Salah satu contohnya adalah pembentukan Poros Jakarta-Peking (1964) yang menjalin kerjasama erat dengan Tiongkok.
Langkah ini, seperti dilansir dari Kompas.com, dilatarbelakangi oleh beberapa faktor.
Pertama, Indonesia terjebak dalam Konfrontasi dengan Malaysia, membutuhkan bantuan militer dan logistik dari negara lain.
Kedua, sebagai negara yang baru merdeka, Indonesia membutuhkan modal asing untuk pembangunan.
Kerjasama dengan Tiongkok, negara komunis, dianggap sebagai solusi pragmatis oleh Soekarno.
Ia ingin menjadikan Indonesia sebagai negara besar dan terhormat di mata dunia.
Namun, pilihannya menjalin hubungan erat dengan negara komunis menuai kritik dan dianggap sebagai penyimpangan politik luar negeri.
Penyimpangan Kebijakan Politik Luar Negeri Lainnya pada Era Demokrasi Terpimpin
Selain terbentuknya Poros Jakarta-Peking, pada masa Demokrasi Terpimpin juga terjadi penyimpangan kebijakan politik luar negeri lain, yaitu:
- Proyek Mercusuar: Ambisi Besar dengan Konsekuensi Berat
Dimulai saat Indonesia menjadi tuan rumah Asian Games 1962, Presiden Soekarno terobsesi menunjukkan kemegahan bangsa di mata dunia.
Melalui Proyek Mercusuar, ia membangun enam proyek monumental: Stadion Gelora Bung Karno, Hotel Indonesia, Jembatan Semanggi, Monumen Selamat Datang, Monas, dan Gedung DPR/MPR.
Namun, ambisi besar ini berujung pada konsekuensi serius. Beban anggaran melonjak drastis, memicu krisis ekonomi yang berkepanjangan.
Proyek Mercusuar menjadi simbol ambisi dan megalomania Soekarno, sekaligus pengingat akan konsekuensi fatal dari perencanaan yang kurang matang.
- Konfrontasi Indonesia-Malaysia: Perebutan Teritorial Berdarah
Sengketa wilayah terkait penggabungan Sabah, Brunie, dan Sarawak memicu Konfrontasi Indonesia-Malaysia (1962-1966). Diplomasi dan perundingan tak menemui titik temu, memicu ketegangan dan pertempuran di perbatasan.

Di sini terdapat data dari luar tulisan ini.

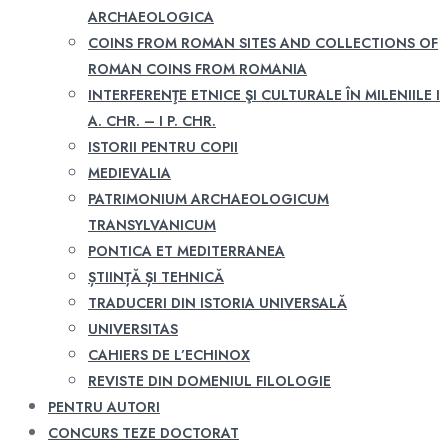
ARCHAEOLOGICA
COINS FROM ROMAN SITES AND COLLECTIONS OF
ROMAN COINS FROM ROMANIA
INTERFERENŢE ETNICE ŞI CULTURALE ÎN MILENIILE I
A. CHR. – I P. CHR.
ISTORII PENTRU COPII
MEDIEVALIA
PATRIMONIUM ARCHAEOLOGICUM
TRANSYLVANICUM
PONTICA ET MEDITERRANEA
ȘTIINȚĂ ȘI TEHNICĂ
TRADUCERI DIN ISTORIA UNIVERSALĂ
UNIVERSITAS
CAHIERS DE L’ECHINOX
REVISTE DIN DOMENIUL FILOLOGIE
PENTRU AUTORI
CONCURS TEZE DOCTORAT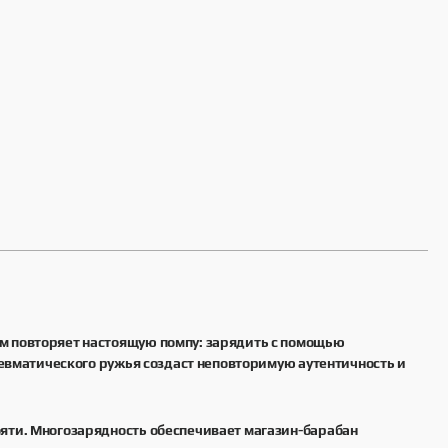
м повторяет настоящую помпу: зарядить с помощью
невматического ружья создаст неповторимую аутентичность и
ояти. Многозарядность обеспечивает магазин-барабан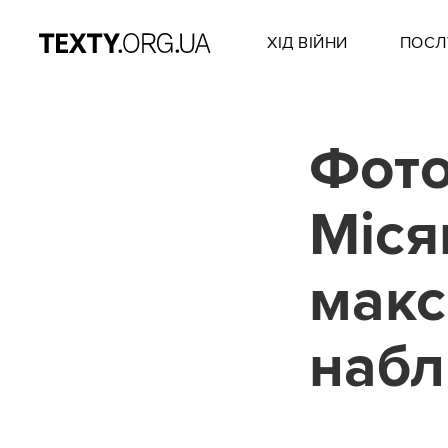
ХІД ВІЙНИ
ПОСЛ
Фото
Міся
мак
набл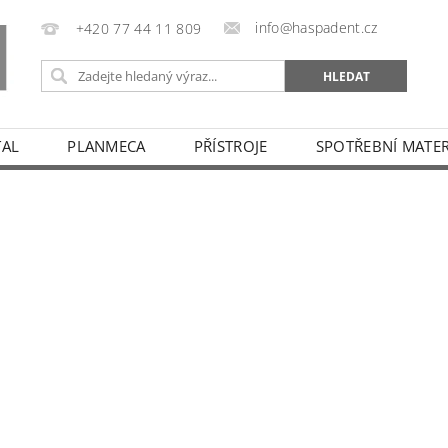
info@haspadent.cz
+420 77 44 11 809
TAL
PLANMECA
PŘÍSTROJE
SPOTŘEBNÍ MATER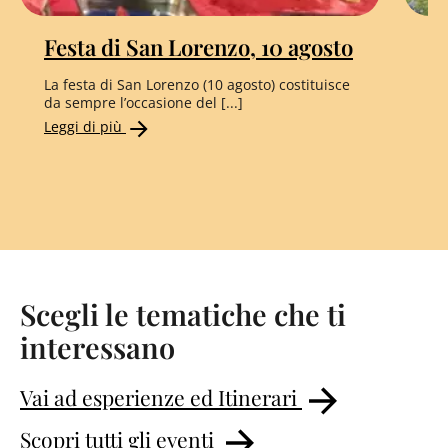
Festa di San Lorenzo, 10 agosto
E
La festa di San Lorenzo (10 agosto) costituisce
La 
da sempre l’occasione del [...]
l’e
Leggi di più
Le
Scegli le tematiche che ti
interessano
Vai ad esperienze ed Itinerari
Scopri tutti gli eventi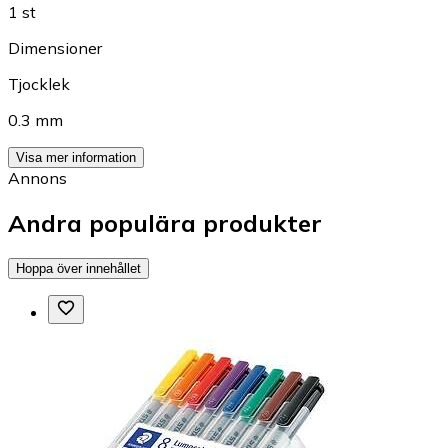
1 st
Dimensioner
Tjocklek
0.3 mm
Visa mer information
Annons
Andra populära produkter
Hoppa över innehållet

Pada 1963, Konferensi Tingkat Menteri Luar Negeri di Manila menawarkan solusi referendum, namun Malaysia melanggar kesepakatan.
Kemarahan meledak, dan Soekarno meluncurkan Dwikora (1964) untuk “ganyang Malaysia”. Konfrontasi ini menelan korban jiwa dan memperparah krisis ekonomi.
- Dwikora dan Ganyang Malaysia: Ambisi Ekspansionis yang Gagal
Perintah Dwi Komando Rakyat (Dwikora) pada 3 Mei 1964 menjadi puncak ketegangan. Dilandasi semangat revolusi dan anti-imperialisme, Soekarno menginstruksikan rakyat untuk:
* Mempertinggi ketahanan Revolusi Indonesia
* Membantu perjuangan rakyat Malaya, Singapura, Sarawak, dan Sabah
* Melumpuhkan Malaysia
Operasi militer dilancarkan, namun ambisi “ganyang Malaysia” tak kunjung tercapai. Konfrontasi ini justru menguras sumber daya dan memperparah situasi internal Indonesia.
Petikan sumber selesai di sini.